**Instructions to follow**
What is the number of lines in the entries that contain the word "title"? Reply with that number only.

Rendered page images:
- Opening Delimiter -
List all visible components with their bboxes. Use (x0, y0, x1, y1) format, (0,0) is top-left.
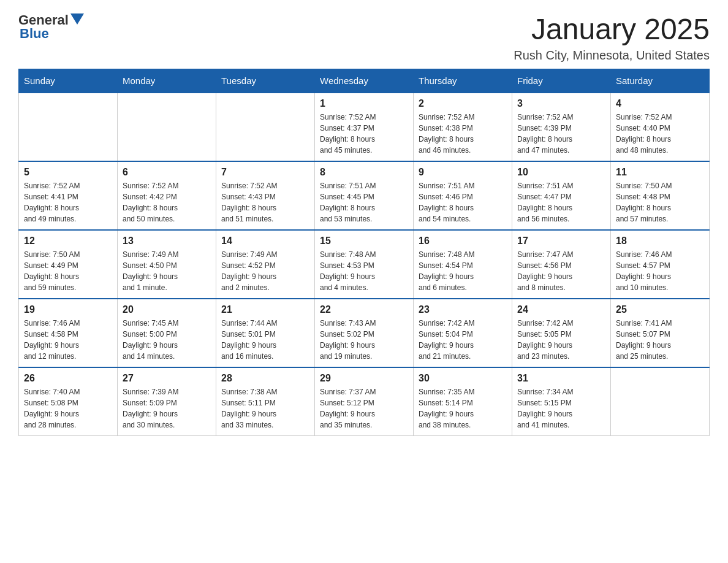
logo: General Blue (18, 12, 84, 42)
table-row: 26Sunrise: 7:40 AM Sunset: 5:08 PM Dayli… (19, 367, 118, 436)
table-row: 30Sunrise: 7:35 AM Sunset: 5:14 PM Dayli… (414, 367, 512, 436)
day-number: 2 (419, 98, 507, 109)
calendar-week-row: 12Sunrise: 7:50 AM Sunset: 4:49 PM Dayli… (19, 230, 710, 299)
table-row: 20Sunrise: 7:45 AM Sunset: 5:00 PM Dayli… (118, 299, 216, 367)
day-number: 26 (24, 373, 112, 384)
table-row: 24Sunrise: 7:42 AM Sunset: 5:05 PM Dayli… (512, 299, 611, 367)
header-sunday: Sunday (19, 69, 118, 93)
days-header-row: Sunday Monday Tuesday Wednesday Thursday… (19, 69, 710, 93)
table-row: 22Sunrise: 7:43 AM Sunset: 5:02 PM Dayli… (315, 299, 414, 367)
day-number: 25 (616, 304, 704, 315)
day-number: 29 (320, 373, 408, 384)
day-info: Sunrise: 7:52 AM Sunset: 4:41 PM Dayligh… (24, 180, 112, 224)
day-info: Sunrise: 7:49 AM Sunset: 4:52 PM Dayligh… (221, 249, 309, 293)
calendar-title: January 2025 (514, 12, 710, 46)
day-number: 19 (24, 304, 112, 315)
day-info: Sunrise: 7:44 AM Sunset: 5:01 PM Dayligh… (221, 318, 309, 362)
table-row: 7Sunrise: 7:52 AM Sunset: 4:43 PM Daylig… (216, 161, 315, 230)
day-number: 20 (123, 304, 211, 315)
day-number: 15 (320, 236, 408, 247)
day-number: 22 (320, 304, 408, 315)
header-saturday: Saturday (611, 69, 710, 93)
header-wednesday: Wednesday (315, 69, 414, 93)
day-number: 12 (24, 236, 112, 247)
day-number: 30 (419, 373, 507, 384)
header-tuesday: Tuesday (216, 69, 315, 93)
table-row: 17Sunrise: 7:47 AM Sunset: 4:56 PM Dayli… (512, 230, 611, 299)
day-info: Sunrise: 7:35 AM Sunset: 5:14 PM Dayligh… (419, 386, 507, 431)
day-info: Sunrise: 7:50 AM Sunset: 4:48 PM Dayligh… (616, 180, 704, 224)
table-row: 15Sunrise: 7:48 AM Sunset: 4:53 PM Dayli… (315, 230, 414, 299)
svg-marker-0 (70, 13, 84, 25)
calendar-week-row: 26Sunrise: 7:40 AM Sunset: 5:08 PM Dayli… (19, 367, 710, 436)
day-info: Sunrise: 7:45 AM Sunset: 5:00 PM Dayligh… (123, 318, 211, 362)
day-info: Sunrise: 7:43 AM Sunset: 5:02 PM Dayligh… (320, 318, 408, 362)
day-number: 13 (123, 236, 211, 247)
day-info: Sunrise: 7:41 AM Sunset: 5:07 PM Dayligh… (616, 318, 704, 362)
day-number: 9 (419, 167, 507, 178)
day-info: Sunrise: 7:52 AM Sunset: 4:40 PM Dayligh… (616, 112, 704, 156)
logo-arrow-icon (70, 13, 84, 27)
calendar-week-row: 19Sunrise: 7:46 AM Sunset: 4:58 PM Dayli… (19, 299, 710, 367)
table-row: 6Sunrise: 7:52 AM Sunset: 4:42 PM Daylig… (118, 161, 216, 230)
table-row: 1Sunrise: 7:52 AM Sunset: 4:37 PM Daylig… (315, 93, 414, 161)
day-number: 7 (221, 167, 309, 178)
table-row: 31Sunrise: 7:34 AM Sunset: 5:15 PM Dayli… (512, 367, 611, 436)
table-row: 11Sunrise: 7:50 AM Sunset: 4:48 PM Dayli… (611, 161, 710, 230)
day-number: 27 (123, 373, 211, 384)
table-row (216, 93, 315, 161)
day-number: 28 (221, 373, 309, 384)
day-info: Sunrise: 7:50 AM Sunset: 4:49 PM Dayligh… (24, 249, 112, 293)
calendar-week-row: 5Sunrise: 7:52 AM Sunset: 4:41 PM Daylig… (19, 161, 710, 230)
page-header: General Blue January 2025 Rush City, Min… (18, 12, 710, 63)
day-info: Sunrise: 7:42 AM Sunset: 5:04 PM Dayligh… (419, 318, 507, 362)
calendar-week-row: 1Sunrise: 7:52 AM Sunset: 4:37 PM Daylig… (19, 93, 710, 161)
day-number: 21 (221, 304, 309, 315)
title-section: January 2025 Rush City, Minnesota, Unite… (514, 12, 710, 63)
table-row (19, 93, 118, 161)
table-row: 14Sunrise: 7:49 AM Sunset: 4:52 PM Dayli… (216, 230, 315, 299)
day-info: Sunrise: 7:52 AM Sunset: 4:39 PM Dayligh… (517, 112, 605, 156)
day-info: Sunrise: 7:47 AM Sunset: 4:56 PM Dayligh… (517, 249, 605, 293)
day-info: Sunrise: 7:48 AM Sunset: 4:54 PM Dayligh… (419, 249, 507, 293)
day-number: 4 (616, 98, 704, 109)
day-info: Sunrise: 7:52 AM Sunset: 4:37 PM Dayligh… (320, 112, 408, 156)
table-row: 21Sunrise: 7:44 AM Sunset: 5:01 PM Dayli… (216, 299, 315, 367)
day-info: Sunrise: 7:49 AM Sunset: 4:50 PM Dayligh… (123, 249, 211, 293)
day-info: Sunrise: 7:52 AM Sunset: 4:42 PM Dayligh… (123, 180, 211, 224)
table-row: 18Sunrise: 7:46 AM Sunset: 4:57 PM Dayli… (611, 230, 710, 299)
day-info: Sunrise: 7:40 AM Sunset: 5:08 PM Dayligh… (24, 386, 112, 431)
day-info: Sunrise: 7:46 AM Sunset: 4:58 PM Dayligh… (24, 318, 112, 362)
day-number: 8 (320, 167, 408, 178)
table-row: 16Sunrise: 7:48 AM Sunset: 4:54 PM Dayli… (414, 230, 512, 299)
day-info: Sunrise: 7:51 AM Sunset: 4:45 PM Dayligh… (320, 180, 408, 224)
day-number: 18 (616, 236, 704, 247)
table-row: 4Sunrise: 7:52 AM Sunset: 4:40 PM Daylig… (611, 93, 710, 161)
day-number: 5 (24, 167, 112, 178)
day-number: 11 (616, 167, 704, 178)
table-row (118, 93, 216, 161)
table-row: 19Sunrise: 7:46 AM Sunset: 4:58 PM Dayli… (19, 299, 118, 367)
day-number: 1 (320, 98, 408, 109)
day-number: 23 (419, 304, 507, 315)
day-info: Sunrise: 7:37 AM Sunset: 5:12 PM Dayligh… (320, 386, 408, 431)
day-number: 17 (517, 236, 605, 247)
day-info: Sunrise: 7:51 AM Sunset: 4:46 PM Dayligh… (419, 180, 507, 224)
day-number: 14 (221, 236, 309, 247)
day-info: Sunrise: 7:52 AM Sunset: 4:43 PM Dayligh… (221, 180, 309, 224)
header-friday: Friday (512, 69, 611, 93)
day-info: Sunrise: 7:46 AM Sunset: 4:57 PM Dayligh… (616, 249, 704, 293)
table-row: 9Sunrise: 7:51 AM Sunset: 4:46 PM Daylig… (414, 161, 512, 230)
day-number: 10 (517, 167, 605, 178)
day-info: Sunrise: 7:51 AM Sunset: 4:47 PM Dayligh… (517, 180, 605, 224)
table-row: 8Sunrise: 7:51 AM Sunset: 4:45 PM Daylig… (315, 161, 414, 230)
day-info: Sunrise: 7:48 AM Sunset: 4:53 PM Dayligh… (320, 249, 408, 293)
table-row: 23Sunrise: 7:42 AM Sunset: 5:04 PM Dayli… (414, 299, 512, 367)
day-number: 6 (123, 167, 211, 178)
day-info: Sunrise: 7:52 AM Sunset: 4:38 PM Dayligh… (419, 112, 507, 156)
table-row: 29Sunrise: 7:37 AM Sunset: 5:12 PM Dayli… (315, 367, 414, 436)
table-row: 27Sunrise: 7:39 AM Sunset: 5:09 PM Dayli… (118, 367, 216, 436)
day-number: 31 (517, 373, 605, 384)
table-row: 28Sunrise: 7:38 AM Sunset: 5:11 PM Dayli… (216, 367, 315, 436)
calendar-table: Sunday Monday Tuesday Wednesday Thursday… (18, 69, 710, 436)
- Closing Delimiter -
**Task output**
2